Последовал новый обмен приветствиями. Даже Бальбастр попал под обаяние манер новоприбывшего. Услышав о должности, которую Николя занимал при начальнике полиции, Лаборд окинул его проницательным взором.
— Чем обязан, сударь, радостью принимать вас у себя? — спросил советник. — Вы редкий гость, и нам хотелось бы видеть вас почаще. Дружеские чувства, всегда питаемые мною к вашему отцу, теперь отданы вам. Этот дом ваш.
— Ваш слуга, сударь. Увы, у меня редко выдается свободный день. Но сегодня, когда я, наконец, свободен, я немедленно отправился к вам. Король отбыл с госпожой де Помпадур в Шуази. Мне следовало ехать с ними, но его величество по доброте душевной отпустил меня. А когда короля нет на месте, из Версаля все бегут. Последовав всеобщему примеру, я удрал из Версаля, явился к вам и намерен напроситься на обед.
Беседа оживилась. Пиньо, чья осведомленность в закулисье придворной жизни поразила Николя, сообщил ему на ухо, что именование служителя не должно вводить в заблуждение: де Лаборд очень важное лицо. Он являлся одним из четырех первых служителей королевской опочивальни, под его началом находились все внутренние службы дворца. И он обладал несравненной привилегией находиться в непосредственной близости от его величества, ибо по долгу службы ночевал в королевской спальне.
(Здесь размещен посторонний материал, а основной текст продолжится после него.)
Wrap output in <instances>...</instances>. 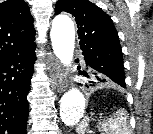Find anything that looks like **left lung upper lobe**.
Segmentation results:
<instances>
[{
    "label": "left lung upper lobe",
    "instance_id": "obj_1",
    "mask_svg": "<svg viewBox=\"0 0 153 134\" xmlns=\"http://www.w3.org/2000/svg\"><path fill=\"white\" fill-rule=\"evenodd\" d=\"M62 11L75 17L86 64L102 74L107 85L125 88L121 46L111 18L89 0H58L55 13Z\"/></svg>",
    "mask_w": 153,
    "mask_h": 134
}]
</instances>
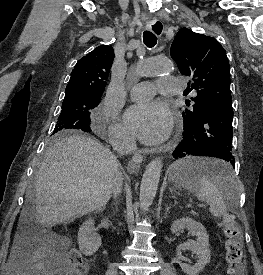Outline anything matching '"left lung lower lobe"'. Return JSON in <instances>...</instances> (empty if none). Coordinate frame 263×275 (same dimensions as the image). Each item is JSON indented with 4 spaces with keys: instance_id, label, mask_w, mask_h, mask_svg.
Masks as SVG:
<instances>
[{
    "instance_id": "0a47b994",
    "label": "left lung lower lobe",
    "mask_w": 263,
    "mask_h": 275,
    "mask_svg": "<svg viewBox=\"0 0 263 275\" xmlns=\"http://www.w3.org/2000/svg\"><path fill=\"white\" fill-rule=\"evenodd\" d=\"M233 108L231 100H222L191 125H184L183 139L175 148L173 158L190 156L216 157L234 166L232 155Z\"/></svg>"
}]
</instances>
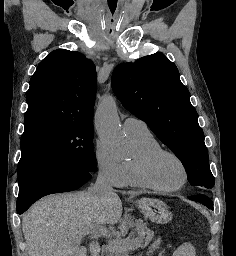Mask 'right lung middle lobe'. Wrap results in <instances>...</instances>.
<instances>
[{
	"label": "right lung middle lobe",
	"instance_id": "obj_1",
	"mask_svg": "<svg viewBox=\"0 0 236 256\" xmlns=\"http://www.w3.org/2000/svg\"><path fill=\"white\" fill-rule=\"evenodd\" d=\"M69 168L87 174L96 171L93 123L57 119L25 121L18 184L40 174Z\"/></svg>",
	"mask_w": 236,
	"mask_h": 256
}]
</instances>
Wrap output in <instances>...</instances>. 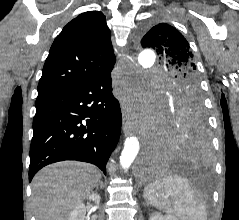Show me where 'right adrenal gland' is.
Here are the masks:
<instances>
[{
  "mask_svg": "<svg viewBox=\"0 0 239 220\" xmlns=\"http://www.w3.org/2000/svg\"><path fill=\"white\" fill-rule=\"evenodd\" d=\"M98 186H100L101 188L104 187L103 182L101 180H99L98 184L96 185L97 188H98Z\"/></svg>",
  "mask_w": 239,
  "mask_h": 220,
  "instance_id": "1",
  "label": "right adrenal gland"
}]
</instances>
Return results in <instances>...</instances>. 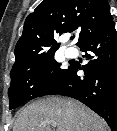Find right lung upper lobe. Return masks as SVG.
Listing matches in <instances>:
<instances>
[{
	"instance_id": "1",
	"label": "right lung upper lobe",
	"mask_w": 117,
	"mask_h": 131,
	"mask_svg": "<svg viewBox=\"0 0 117 131\" xmlns=\"http://www.w3.org/2000/svg\"><path fill=\"white\" fill-rule=\"evenodd\" d=\"M113 26L107 0H43L25 20L12 69L55 53L56 38L63 33L79 30L80 47Z\"/></svg>"
}]
</instances>
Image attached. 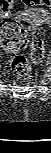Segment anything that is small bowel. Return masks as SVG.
<instances>
[{
    "mask_svg": "<svg viewBox=\"0 0 51 153\" xmlns=\"http://www.w3.org/2000/svg\"><path fill=\"white\" fill-rule=\"evenodd\" d=\"M0 3H1V6H2V9H3L5 12H7V11H9V10L11 9V4H10L9 1H7V0H2V1H0ZM39 21H41V20H39Z\"/></svg>",
    "mask_w": 51,
    "mask_h": 153,
    "instance_id": "obj_1",
    "label": "small bowel"
}]
</instances>
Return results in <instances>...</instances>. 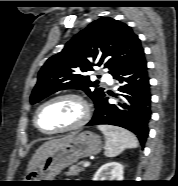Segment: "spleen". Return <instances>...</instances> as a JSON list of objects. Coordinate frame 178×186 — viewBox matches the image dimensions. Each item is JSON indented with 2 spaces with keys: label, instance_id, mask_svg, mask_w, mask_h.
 I'll return each instance as SVG.
<instances>
[{
  "label": "spleen",
  "instance_id": "obj_1",
  "mask_svg": "<svg viewBox=\"0 0 178 186\" xmlns=\"http://www.w3.org/2000/svg\"><path fill=\"white\" fill-rule=\"evenodd\" d=\"M98 129L105 136V156L115 157L124 149L137 148L138 140L130 131L110 125H99Z\"/></svg>",
  "mask_w": 178,
  "mask_h": 186
}]
</instances>
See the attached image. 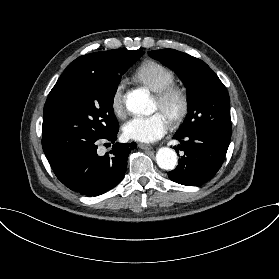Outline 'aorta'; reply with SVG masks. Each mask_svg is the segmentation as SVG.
Instances as JSON below:
<instances>
[{"mask_svg": "<svg viewBox=\"0 0 279 279\" xmlns=\"http://www.w3.org/2000/svg\"><path fill=\"white\" fill-rule=\"evenodd\" d=\"M126 107L134 114L150 115L154 111L148 93L141 89L134 90L127 95ZM177 161V154L171 148L162 147L156 153V162L161 169L173 170Z\"/></svg>", "mask_w": 279, "mask_h": 279, "instance_id": "aorta-1", "label": "aorta"}]
</instances>
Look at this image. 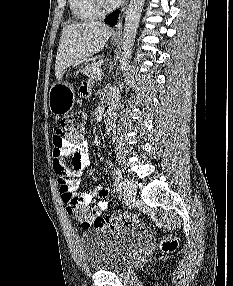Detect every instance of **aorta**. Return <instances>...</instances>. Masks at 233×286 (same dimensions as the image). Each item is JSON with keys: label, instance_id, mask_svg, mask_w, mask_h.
I'll list each match as a JSON object with an SVG mask.
<instances>
[{"label": "aorta", "instance_id": "762f6f07", "mask_svg": "<svg viewBox=\"0 0 233 286\" xmlns=\"http://www.w3.org/2000/svg\"><path fill=\"white\" fill-rule=\"evenodd\" d=\"M145 0H130L126 10L125 23L123 29V46L120 58L121 70H126L133 52V46L140 23L141 14Z\"/></svg>", "mask_w": 233, "mask_h": 286}]
</instances>
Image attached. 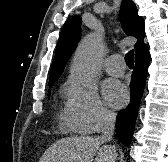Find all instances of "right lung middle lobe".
I'll return each instance as SVG.
<instances>
[{"label": "right lung middle lobe", "instance_id": "obj_1", "mask_svg": "<svg viewBox=\"0 0 168 162\" xmlns=\"http://www.w3.org/2000/svg\"><path fill=\"white\" fill-rule=\"evenodd\" d=\"M53 83H54V82L49 83V87H51ZM49 95H50V92L48 93V96H49Z\"/></svg>", "mask_w": 168, "mask_h": 162}]
</instances>
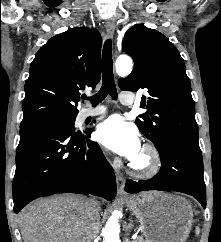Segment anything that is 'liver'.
Listing matches in <instances>:
<instances>
[{
	"label": "liver",
	"mask_w": 221,
	"mask_h": 242,
	"mask_svg": "<svg viewBox=\"0 0 221 242\" xmlns=\"http://www.w3.org/2000/svg\"><path fill=\"white\" fill-rule=\"evenodd\" d=\"M86 199L66 195L37 200L19 214L24 242H82Z\"/></svg>",
	"instance_id": "liver-1"
}]
</instances>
Сам Лаборд никогда не опровергал слухов ни об особом расположении к нему короля, ни о своем богатстве, ни об участии в интимных ужинах в малых апартаментах. Наконец, довершая характеристику нового гостя, Пиньо добавил, что тот слывет другом маршала Ришелье, носившего звание первого дворянина королевской опочивальни.
С почтением взирая на человека, обладавшего правом вплотную приближаться к персоне короля, Николя пытался разглядеть некое особое отличие, каким, по его мнению, должен быть наделен обладатель сей привилегии. Выбравшись из любимого кресла, Ноблекур пригласил гостей пройти за стол.
Возле двери возникло замешательство: каждый старался пропустить вперед другого, комплименты сыпались со всех сторон. Наконец все вошли в прямоугольную гостиную, где посредине стоял накрытый овальный стол. Широкие окна смотрели на улицу, вдоль стены напротив выстроились застекленные витрины, книжный шкаф и буфет с мраморной доской, где выстроились бутылки.
— Господа, никакого протокола, здесь мы у себя дома, — заявил магистрат. — Николя как самый молодой садится напротив меня. Святой отец, — указал он на Грегуара, — сядет справа от меня, господин де Лаборд — слева. Господа Бальбастр и Пиньо займут места по обе стороны от Николя.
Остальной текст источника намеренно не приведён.